Dans la mesure où ceux qui composent Standard and Poor's ne sont « que » des experts indépendants, ils jouissent de la protection du premier amendement de la Constitution étasunienne, qui protège la liberté d'expression. S'il semble que cette protection s'amoindrisse171(*), elle reste toujours largement de mise. Standard and Poor's étant devenue une firme transnationale, les répercussions de son activité ont pu se faire sentir dans chaque Etat du monde. Pour autant, pendant longtemps, il s'agissait d'un « angle mort de la réglementation »172(*). Si ce n'est plus tout à fait le cas aujourd'hui, les réglementations en la matière sont encore parcellaires. Rien n'est institué au niveau de l'Union européenne, ni aux Etats-Unis, même si cela a été évoqué173(*). En France, par exemple, un mécanisme de responsabilité délictuelle et quasi-délictuelle n'a été instauré qu'en 2010174(*).

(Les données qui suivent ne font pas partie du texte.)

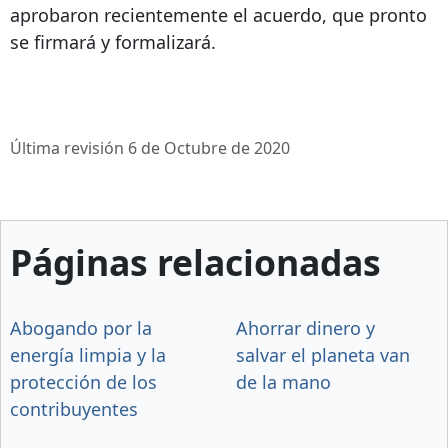
aprobaron recientemente el acuerdo, que pronto
se firmará y formalizará.
Última revisión 6 de Octubre de 2020
Páginas relacionadas
Abogando por la
Ahorrar dinero y
energía limpia y la
salvar el planeta van
protección de los
de la mano
contribuyentes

Les Etats ont donc été tardifs pour adopter des règles contraignant un tant soit peu l'activité des agences de notation, ou du moins pour évoquer cette possibilité. En évinçant tout système de responsabilité, il y a là le signe - encore une fois - que les agences de notation ne sont pas perçues comme des entreprises comme les autres. Leurs avis ont pu, par là même, acquérir une autorité supplémentaire, un statut de « fait » et non d'opinion175(*). Plus la contestation se fait difficile, et plus les avis de Standard and Poor's ont acquis une prééminence, éloignant un peu plus la possibilité d'engager sa responsabilité. C'est donc un cercle vicieux qui s'est mis en place.

L'immunité de Standard and Poor's n'est bien sûr pas totale, de sorte qu'il est possible de l'accuser d'abus de position dominante par exemple mais la consistance de la notation elle-même ne peut jamais être invoquée devant les tribunaux176(*). Pourtant, ses erreurs ne manquent pas.En effet, Standard and Poor's, entre autres, n'a pas su anticiper, par exemple, la faillite de la société Enron en 2001 ; elle a joué un rôle relativement important dans la crise des subprimes en 2008 ou encore dans la crise grecque en 2010. Plus récemment, fin 2011, Standard and Poor's a abaissé la note de la France « par erreur », alors même que cela a une incidence sur les marchés financiers177(*).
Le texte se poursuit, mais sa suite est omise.